In Missouri, even with a Democratic governor, a ballot measure passed barring state officials from helping carry out a state-based exchange. In Minnesota, exchange planning was removed from state insurance department oversight by Gov. Mark Dayton.

“With a lack of support from your governor and no formal commitment to coordinate from other state agencies, we do not see a feasible pathway to conditionally approve a state-based exchange in Mississippi for 2014,” the letter from Gary Cohen, director for the Center for Consumer Information and Insurance Oversight (CCIIO) wrote to Chaney Feb. 8.

A state’s declaration letter must be signed by the state’s governor.

HHS did leave open the possibility that Chaney, also a Republican, could submit a partnership exchange model.

HHS stated, “The exchange blueprint requires that a state-based exchange has developed and documented a coordination strategy with other agencies administering Insurance Affordability Programs.” The letter goes on to say that with a lack of support from the governor and no formal commitment to coordinate with other state agencies, HHS “does not see a feasible pathway to conditionally approving a state-based exchange in Mississippi.”

Commissioner Chaney submitted an exchange proposal to HHS in mid-November. HHS praised his commitment in its rejection letter and held out promise for a new solution.

“Although we are unable to conditionally approve your application at this time, we are impressed with the work you have completed to date and encourage you to submit an application for the partnership exchange model by Feb. 15,” Cohen stated in the letter.

“The work your insurance department has done thus far to ensure that Mississippi maintains broad authority over its health insurance market makes Mississippi an excellent candidate for a state partnership exchange,” Cohen wrote. 
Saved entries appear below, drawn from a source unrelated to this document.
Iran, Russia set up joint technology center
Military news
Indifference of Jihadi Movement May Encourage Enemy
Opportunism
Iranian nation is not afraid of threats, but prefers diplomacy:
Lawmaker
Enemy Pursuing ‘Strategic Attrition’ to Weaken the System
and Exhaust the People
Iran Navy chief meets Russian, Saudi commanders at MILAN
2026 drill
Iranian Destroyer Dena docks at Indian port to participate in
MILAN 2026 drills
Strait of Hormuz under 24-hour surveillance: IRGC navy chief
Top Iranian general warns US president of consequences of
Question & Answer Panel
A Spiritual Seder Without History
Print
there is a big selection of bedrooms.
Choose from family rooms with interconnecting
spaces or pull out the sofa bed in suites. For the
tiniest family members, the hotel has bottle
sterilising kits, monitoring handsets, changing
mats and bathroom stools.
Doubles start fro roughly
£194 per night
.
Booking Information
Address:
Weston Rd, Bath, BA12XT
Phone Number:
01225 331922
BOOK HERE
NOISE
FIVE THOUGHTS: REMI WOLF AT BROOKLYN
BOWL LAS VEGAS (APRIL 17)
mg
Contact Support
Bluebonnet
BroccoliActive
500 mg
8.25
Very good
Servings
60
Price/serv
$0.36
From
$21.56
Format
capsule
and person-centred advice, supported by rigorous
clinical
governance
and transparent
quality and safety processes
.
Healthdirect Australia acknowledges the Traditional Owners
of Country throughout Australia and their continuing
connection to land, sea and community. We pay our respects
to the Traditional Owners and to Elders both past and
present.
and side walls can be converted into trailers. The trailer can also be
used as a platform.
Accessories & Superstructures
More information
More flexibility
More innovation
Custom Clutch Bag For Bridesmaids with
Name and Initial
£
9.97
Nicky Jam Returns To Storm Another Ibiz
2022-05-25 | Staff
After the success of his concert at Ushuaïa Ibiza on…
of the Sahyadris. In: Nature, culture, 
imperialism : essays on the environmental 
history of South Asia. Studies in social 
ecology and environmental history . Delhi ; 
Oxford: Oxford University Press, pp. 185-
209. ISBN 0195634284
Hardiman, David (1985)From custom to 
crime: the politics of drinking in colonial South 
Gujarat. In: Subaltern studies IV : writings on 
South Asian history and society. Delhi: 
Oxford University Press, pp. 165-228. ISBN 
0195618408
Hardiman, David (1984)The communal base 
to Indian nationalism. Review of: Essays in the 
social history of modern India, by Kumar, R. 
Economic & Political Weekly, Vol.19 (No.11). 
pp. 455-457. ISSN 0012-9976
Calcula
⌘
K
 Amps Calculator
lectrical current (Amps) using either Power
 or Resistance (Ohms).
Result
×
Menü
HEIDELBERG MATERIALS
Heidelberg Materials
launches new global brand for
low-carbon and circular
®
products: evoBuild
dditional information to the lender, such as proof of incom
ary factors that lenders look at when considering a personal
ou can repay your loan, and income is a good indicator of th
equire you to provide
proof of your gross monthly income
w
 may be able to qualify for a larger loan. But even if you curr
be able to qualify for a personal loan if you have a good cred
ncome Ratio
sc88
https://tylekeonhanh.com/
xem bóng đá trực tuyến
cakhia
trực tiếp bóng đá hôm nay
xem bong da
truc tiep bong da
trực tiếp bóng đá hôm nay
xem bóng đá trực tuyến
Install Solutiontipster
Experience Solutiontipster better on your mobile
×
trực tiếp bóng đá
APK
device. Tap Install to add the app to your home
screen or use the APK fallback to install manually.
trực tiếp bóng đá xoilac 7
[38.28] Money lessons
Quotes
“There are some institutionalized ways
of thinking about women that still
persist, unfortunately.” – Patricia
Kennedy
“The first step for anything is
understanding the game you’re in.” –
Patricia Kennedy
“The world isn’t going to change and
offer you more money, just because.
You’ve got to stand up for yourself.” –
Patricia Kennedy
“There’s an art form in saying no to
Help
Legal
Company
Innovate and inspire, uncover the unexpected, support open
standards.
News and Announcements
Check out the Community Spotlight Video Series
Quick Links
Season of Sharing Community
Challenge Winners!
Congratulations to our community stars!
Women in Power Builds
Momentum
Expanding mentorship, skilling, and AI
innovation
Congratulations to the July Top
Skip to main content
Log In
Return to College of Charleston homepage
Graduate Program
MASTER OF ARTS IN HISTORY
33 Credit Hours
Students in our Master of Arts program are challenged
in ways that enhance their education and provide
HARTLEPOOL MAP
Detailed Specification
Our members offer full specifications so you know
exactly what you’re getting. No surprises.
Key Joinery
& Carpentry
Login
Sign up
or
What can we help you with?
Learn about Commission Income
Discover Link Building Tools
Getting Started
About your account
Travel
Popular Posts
Under the federal health law enacted in 2010, every state is required to have a health insurance exchange so people can get coverage starting in January 2014, much of it federally subsidized. States that don’t create their own will have one run by Washington, with enrollment beginning Oct. 1, 2013.

To date, about 20 states/jurisdictions have been conditionally approved to partially or fully run their marketplaces – with the remaining states having until Feb. 15 to apply for a state partnership exchange. More than half the states will rely on the federal government, whether they welcome this development or not, as some have made clear.

The Mississippi Insurance Department “will continue to work with HHS in the future to develop a free market state-operated small business exchange independent of and not connected to any federal program.” It is unclear how this would proceed – the department did not elaborate further.

This effort “would be an effort to alleviate some of the health insurance problems faced by the state’s small business owners. This would be a free-market approach to solving some of the state’s insurance problems faced by small businesses,” Chaney’s office said in a statement.